*** Opening Input ***
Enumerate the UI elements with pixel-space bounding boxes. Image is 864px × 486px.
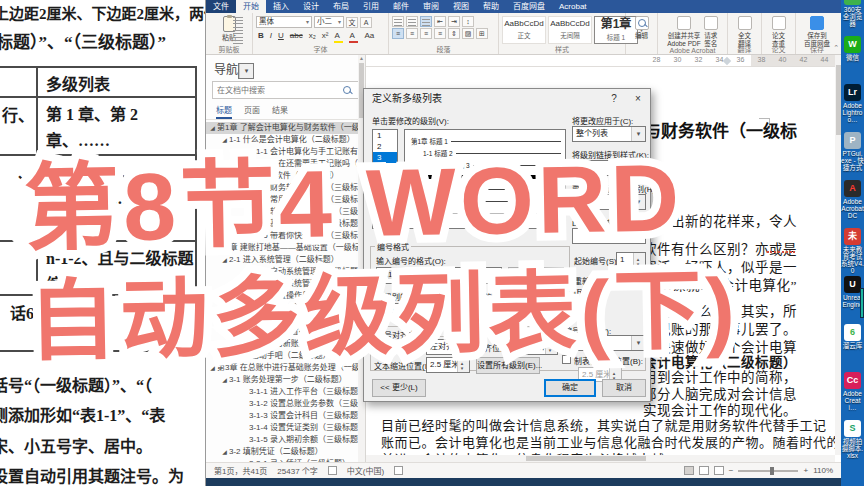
nav-tab[interactable]: 标题: [216, 104, 232, 119]
expand-icon[interactable]: [240, 290, 249, 302]
expand-icon[interactable]: ◢: [208, 122, 217, 134]
nav-item[interactable]: 2-4 分配任务为新账套指定账套主管（二级标题）: [206, 338, 365, 350]
proofing-icon[interactable]: [328, 466, 337, 475]
document-horizontal-scrollbar[interactable]: [366, 455, 835, 462]
nav-item[interactable]: 3-1-3 设置会计科目（三级标题）: [206, 410, 365, 422]
nav-item[interactable]: 1-2-1 财务软件的功能（三级标题）: [206, 182, 365, 194]
level-item[interactable]: 2: [373, 141, 397, 152]
ribbon-tab[interactable]: 开始: [236, 0, 266, 13]
font-button[interactable]: 字体(F)...: [508, 267, 564, 284]
decrease-indent-icon[interactable]: ⇤: [434, 16, 446, 27]
align-left-icon[interactable]: ≡: [392, 28, 404, 39]
gallery-level-dropdown[interactable]: 级别 1: [572, 194, 646, 210]
dialog-close-icon[interactable]: ×: [626, 89, 650, 109]
nav-item[interactable]: 3-1-1 进入工作平台（三级标题）: [206, 386, 365, 398]
apply-to-dropdown[interactable]: 整个列表: [572, 126, 646, 142]
font-color-button[interactable]: A: [347, 29, 360, 40]
expand-icon[interactable]: [240, 206, 249, 218]
expand-icon[interactable]: [240, 302, 249, 314]
zoom-level[interactable]: 110%: [813, 466, 833, 475]
number-format-input[interactable]: 第1章: [376, 267, 502, 284]
tray-icon[interactable]: [803, 479, 809, 485]
language-indicator[interactable]: 中文(中国): [347, 465, 384, 476]
highlight-color-button[interactable]: A: [332, 29, 345, 40]
nav-item[interactable]: 3-1-5 录入期初余额（三级标题）: [206, 434, 365, 446]
ribbon-tab[interactable]: 邮件: [386, 0, 416, 13]
scroll-up-icon[interactable]: ▲: [358, 55, 365, 61]
expand-icon[interactable]: ◢: [208, 362, 217, 374]
tray-icon[interactable]: [812, 479, 818, 485]
set-all-levels-button[interactable]: 设置所有级别(E)...: [476, 357, 540, 374]
expand-icon[interactable]: [240, 422, 249, 434]
create-share-pdf-button[interactable]: 创建并共享 Adobe PDF: [667, 15, 701, 47]
ribbon-tab[interactable]: 帮助: [476, 0, 506, 13]
nav-tab[interactable]: 结果: [272, 104, 288, 119]
desktop-icon[interactable]: P PTGui.exe - 快捷方式: [841, 130, 864, 178]
expand-icon[interactable]: [240, 194, 249, 206]
line-spacing-icon[interactable]: ⇕: [448, 28, 460, 39]
read-mode-icon[interactable]: [684, 466, 694, 475]
change-case-button[interactable]: Aa: [362, 29, 376, 40]
zoom-in-icon[interactable]: +: [803, 466, 808, 475]
ribbon-tab[interactable]: 引用: [356, 0, 386, 13]
ribbon-tab[interactable]: 视图: [446, 0, 476, 13]
expand-icon[interactable]: [220, 326, 229, 338]
include-level-dropdown[interactable]: [468, 303, 564, 319]
expand-icon[interactable]: [240, 182, 249, 194]
macro-record-icon[interactable]: [394, 466, 403, 475]
level-item[interactable]: 7: [373, 196, 397, 207]
copy-icon[interactable]: [233, 27, 243, 34]
expand-icon[interactable]: ◢: [220, 134, 229, 146]
less-button[interactable]: << 更少(L): [372, 379, 426, 397]
start-at-spinner[interactable]: 1: [616, 252, 646, 269]
editing-button[interactable]: 编辑: [629, 31, 654, 40]
phonetic-guide-icon[interactable]: 文: [346, 17, 358, 28]
desktop-icon[interactable]: W 微信: [841, 34, 864, 82]
tray-icon[interactable]: [794, 479, 800, 485]
collapse-ribbon-icon[interactable]: ⌃: [833, 44, 839, 52]
expand-icon[interactable]: [220, 338, 229, 350]
expand-icon[interactable]: [240, 230, 249, 242]
cancel-button[interactable]: 取消: [602, 379, 646, 397]
nav-item[interactable]: 3-1-2 设置总账业务参数（三级标题）: [206, 398, 365, 410]
justify-icon[interactable]: ≡: [434, 28, 446, 39]
desktop-icon[interactable]: 6 溜云库: [841, 322, 864, 370]
expand-icon[interactable]: [220, 350, 229, 362]
align-pos-spinner[interactable]: 1.5 厘米: [514, 339, 558, 355]
expand-icon[interactable]: [240, 158, 249, 170]
style-card[interactable]: AaBbCcDd 正文: [502, 16, 546, 44]
nav-item[interactable]: ◢ 第2章 建账打地基——基础设置（一级标题）: [206, 242, 365, 254]
desktop-icon[interactable]: Cc Adobe Creati…: [841, 370, 864, 418]
shading-icon[interactable]: ▨: [462, 28, 474, 39]
tray-icon[interactable]: [785, 479, 791, 485]
dialog-help-icon[interactable]: ?: [602, 89, 626, 109]
save-to-netdisk-button[interactable]: 保存到 百度网盘: [799, 16, 835, 47]
level-listbox[interactable]: 123456789: [372, 129, 398, 229]
ribbon-tab[interactable]: 布局: [326, 0, 356, 13]
nav-tab[interactable]: 页面: [244, 104, 260, 119]
word-count[interactable]: 25437 个字: [277, 465, 317, 476]
ribbon-tab[interactable]: 文件: [206, 0, 236, 13]
format-painter-icon[interactable]: [233, 37, 243, 44]
nav-item[interactable]: ◢ 第3章 在总账中进行基础账务处理（一级标题）: [206, 362, 365, 374]
superscript-button[interactable]: x²: [320, 29, 331, 40]
search-icon[interactable]: [343, 86, 352, 95]
ribbon-tab[interactable]: Acrobat: [552, 0, 594, 13]
italic-button[interactable]: I: [268, 29, 274, 40]
expand-icon[interactable]: ◢: [220, 170, 229, 182]
nav-item[interactable]: 3-1-4 设置凭证类别（三级标题）: [206, 422, 365, 434]
multilevel-list-icon[interactable]: [420, 16, 432, 27]
sort-icon[interactable]: ↕: [462, 16, 474, 27]
increase-indent-icon[interactable]: ⇥: [448, 16, 460, 27]
desktop-icon[interactable]: O 360安全浏览器: [841, 0, 864, 34]
expand-icon[interactable]: [240, 410, 249, 422]
nav-item[interactable]: 2-1-1 启动系统管理（三级标题）: [206, 266, 365, 278]
numbered-list-icon[interactable]: [406, 16, 418, 27]
print-layout-icon[interactable]: [699, 466, 709, 475]
bold-button[interactable]: B: [256, 29, 266, 40]
listnum-input[interactable]: [572, 228, 646, 244]
level-item[interactable]: 6: [373, 185, 397, 196]
level-item[interactable]: 9: [373, 218, 397, 229]
underline-button[interactable]: U: [276, 29, 286, 40]
nav-options-icon[interactable]: ▾ ×: [238, 63, 254, 79]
*** Closing Input ***
» Task objective: Check each line of the entries, and copy the ones that contain "desktop".

» Final answer:
desktop-icon[interactable]: P PTGui.exe - 快捷方式: [841, 130, 864, 178]
desktop-icon[interactable]: W 微信: [841, 34, 864, 82]
desktop-icon[interactable]: 6 溜云库: [841, 322, 864, 370]
desktop-icon[interactable]: Cc Adobe Creati…: [841, 370, 864, 418]
desktop-icon[interactable]: O 360安全浏览器: [841, 0, 864, 34]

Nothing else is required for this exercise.